2.2.3.2 Variation du délai associé à la récompense retardée et ajustée en

fonction de l’animal

Hormis les procédures de « delay discounting » de type « automatique », des procédures qualifiées de « self-adjusting » sont également utilisées dans les modèles animaux.

La première étude ayant mis en place une telle procédure fut réalisée chez le pigeon à la fin des années 80 (Mazur and Coe, 1987). Depuis, les études se sont étendues à des modèles de rongeurs, permettant l’utilisation de récompenses liquides(Richards et al., 1997, 1999) ou solides (pastilles de nourriture) (Cardinal et al., 2002; Perry et al., 2005). À la différence des procédures de « delay-discounting » de type « automatique » dans lesquelles les animaux sont exposés à des délais définis de manière arbitraire par l’expérimentateur, le principe fondamental de ces procédures de « self-adjusting » (ou ajustable) repose sur l’influence du comportement des animaux sur le déroulement de la procédure. Autrement

82

dit, les animaux ont la capacité de varier le délai associé à la grande récompense en fonction de leurs choix (Cardinal et al., 2002; Mazur and Coe, 1987; Perry et al., 2005; Richards et al., 1997). Par conséquent, dans ce type de paradigme un choix répété de la grande récompense retardée entraîne une augmentation de la durée du délai avant la réception de cette récompense retardée, tandis que le choix répété de la petite récompense immédiate entraîne une diminution de la durée de ce délai.

Au même titre que les procédures « automatiques », les procédures « self-adjusting » sont nombreuses et variées. Ainsi, la modulation du délai par les animaux peut avoir lieu soit d’une session à une autre (Richards et al., 1997, 1999) soit au cours d’une même session (Cardinal et al., 2002; Perry et al., 2005). Le nombre d’essais nécessaires pour moduler la durée du délai peut également varier en fonction de la procédure employée. En général deux choix consécutifs permettent de moduler ce paramètre (Perry et al., 2005 ; Cardinal et al., 2002). De la même façon, le niveau de variation du délai associé à la grande récompense dépend de la procédure utilisée, et peut, par exemple, être modulé seconde par seconde (Perry et al., 2005).

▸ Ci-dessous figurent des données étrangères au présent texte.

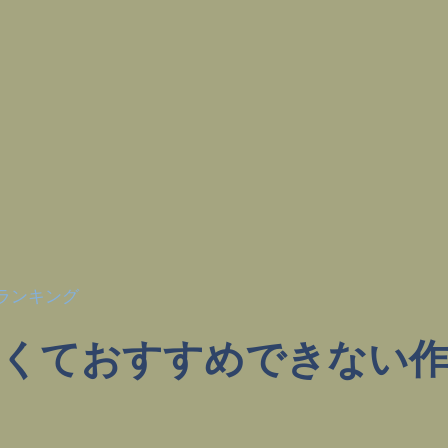
ランキング
なくておすすめできない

La modulation du délai par les animaux permet de déterminer une valeur d’équilibre (point d’indifférence) qui correspond au délai pour lequel les animaux ne développent aucune préférence entre la petite récompense immédiate et la grande récompense retardée (Cardinal et al., 2002). C’est à dire que le point d’équilibre correspond au délai permettant d’attribuer la même valeur subjective à la petite récompense immédiate qu’à la plus grande récompense retardée. Les procédures de delay discounting de type « self-adjusting » utilisées actuellement ne permettent cependant pas de mettre en évidence un comportement de choix très stable (Cardinal et al. 2002). Les limites de ce type de procédure seront plus amplement traitées dans le premier projet de cette thèse visant à mettre en place une version améliorée de la procédure de « self-adjusting » du delay discounting.